* **Data extract**:
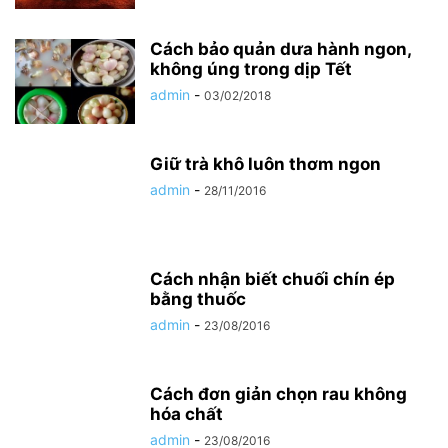
Cách bảo quản dưa hành ngon,
không úng trong dịp Tết
admin
-
03/02/2018
Giữ trà khô luôn thơm ngon
admin
-
28/11/2016
Cách nhận biết chuối chín ép
bằng thuốc
admin
-
23/08/2016
Cách đơn giản chọn rau không
hóa chất
admin
-
23/08/2016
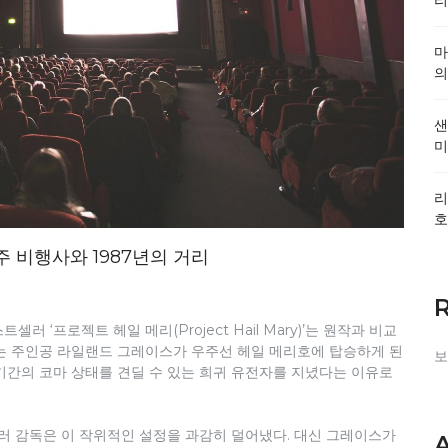
마
의
샌
미
리
호
주 비행사와 1987년의 거리
 ‘프로젝트 헤일 메리(Project Hail Mary)’는 원작과 비교
는 주인공 라일랜드 그레이스가 우주선 헤일 메리호에 탑승하게 된
보
기간의 코마 상태를 견딜 수 있는 희귀 유전자를 지녔다는 이유로
밀러 감독은 이 작위적인 설정을 과감히 덜어냈다. 대신 그레이스가
A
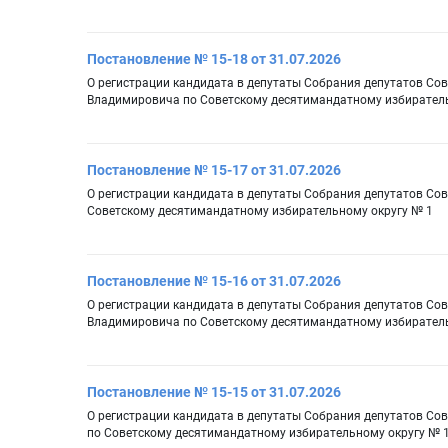
Постановление № 15-18 от 31.07.2026
О регистрации кандидата в депутаты Собрания депутатов Со
Владимировича по Советскому десятимандатному избиратель
Постановление № 15-17 от 31.07.2026
О регистрации кандидата в депутаты Собрания депутатов Сов
Советскому десятимандатному избирательному округу № 1
Постановление № 15-16 от 31.07.2026
О регистрации кандидата в депутаты Собрания депутатов Сов
Владимировича по Советскому десятимандатному избиратель
Постановление № 15-15 от 31.07.2026
О регистрации кандидата в депутаты Собрания депутатов Сов
по Советскому десятимандатному избирательному округу № 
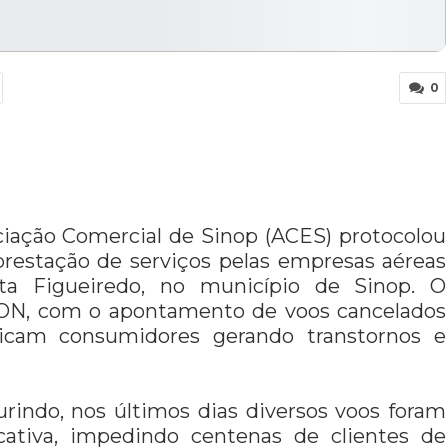
0
ociação Comercial de Sinop (ACES) protocolou
prestação de serviços pelas empresas aéreas
a Figueiredo, no município de Sinop. O
ON, com o apontamento de voos cancelados
dicam consumidores gerando transtornos e
rindo, nos últimos dias diversos voos foram
icativa, impedindo centenas de clientes de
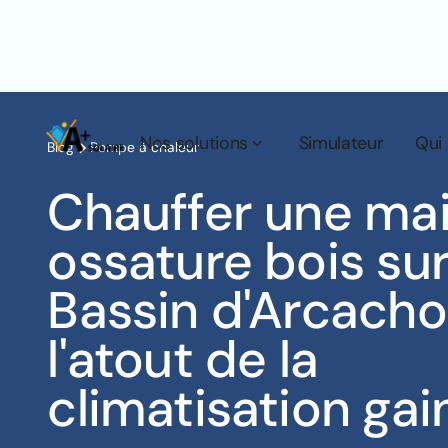
Nos solutions
Simulateur
Qui
Blog
Pompe à chaleur
Chauffer une ma
ossature bois sur
Bassin d'Arcacho
l'atout de la
climatisation gai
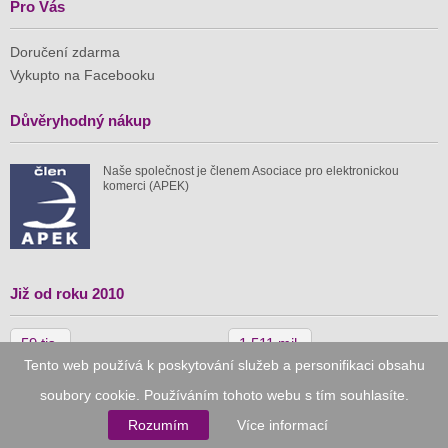
Pro Vás
Doručení zdarma
Vykupto na Facebooku
Důvěryhodný nákup
Naše společnost je členem Asociace pro elektronickou
komerci (APEK)
Již od roku 2010
59 tis.
1 511 mil.
Tento web používá k poskytování služeb a personifikaci obsahu
spuštěných nabídek
ušetřeno nákupy
soubory cookie. Používáním tohoto webu s tím souhlasíte.
Rozumím
Více informací
© 2010–2026
Vykupto.cz
, Všechna práva vyhrazena.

* **Task details**:
Looking at the records above, please work out how many lines contain "Sinop" and state only that number.

* **Solution to this exercise**:
2